** Records follows **

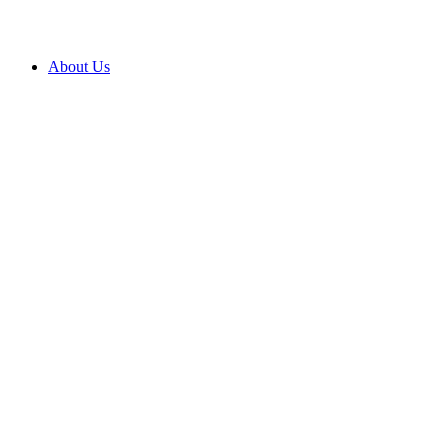
About Us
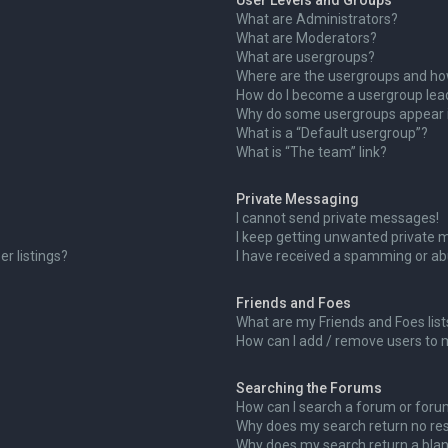
User Levels and Groups
What are Administrators?
What are Moderators?
What are usergroups?
Where are the usergroups and how
How do I become a usergroup lea
Why do some usergroups appear in
What is a “Default usergroup”?
What is “The team” link?
Private Messaging
I cannot send private messages!
I keep getting unwanted private 
r listings?
I have received a spamming or ab
Friends and Foes
What are my Friends and Foes list
How can I add / remove users to m
Searching the Forums
How can I search a forum or for
Why does my search return no res
Why does my search return a blan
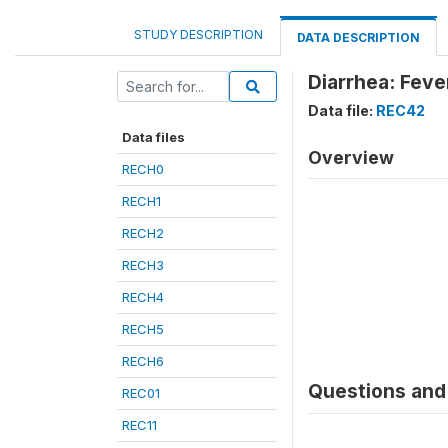
STUDY DESCRIPTION
DATA DESCRIPTION
Diarrhea: Feve
Data file:
REC42
Data files
Overview
RECH0
RECH1
RECH2
RECH3
RECH4
RECH5
RECH6
Questions and 
REC01
REC11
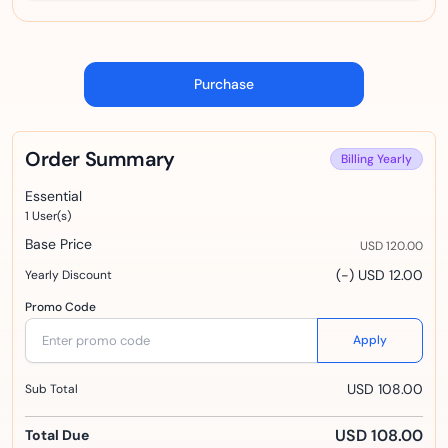
Purchase
Order Summary
Billing
Yearly
Essential
1
User(s)
Base Price
USD 120.00
(-) USD 12.00
Yearly Discount
Promo Code
Apply
USD 108.00
Sub Total
USD 108.00
Total Due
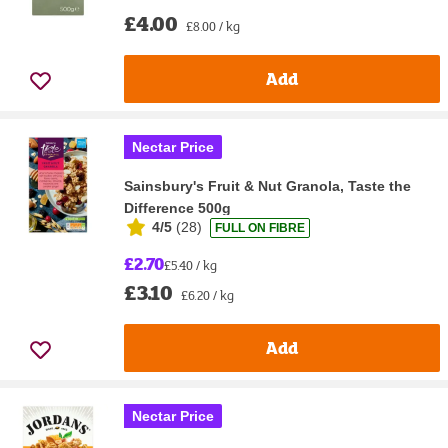
£4.00
£8.00 / kg
Add
Nectar Price
Sainsbury's Fruit & Nut Granola, Taste the
Difference 500g
4/5
(
28
)
FULL ON FIBRE
£2.70
£5.40 / kg
£3.10
£6.20 / kg
Add
Nectar Price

** End of Records **

* [Your task]: Beginning with the first line of the records above, extract each line exactly through the line that holds "What are my Friends and Foes list", both ends included. Omit pictures.

* [Answer below]:
About Us
User Levels and Groups
What are Administrators?
What are Moderators?
What are usergroups?
Where are the usergroups and how
How do I become a usergroup lea
Why do some usergroups appear in
What is a “Default usergroup”?
What is “The team” link?
Private Messaging
I cannot send private messages!
I keep getting unwanted private 
r listings?
I have received a spamming or ab
Friends and Foes
What are my Friends and Foes list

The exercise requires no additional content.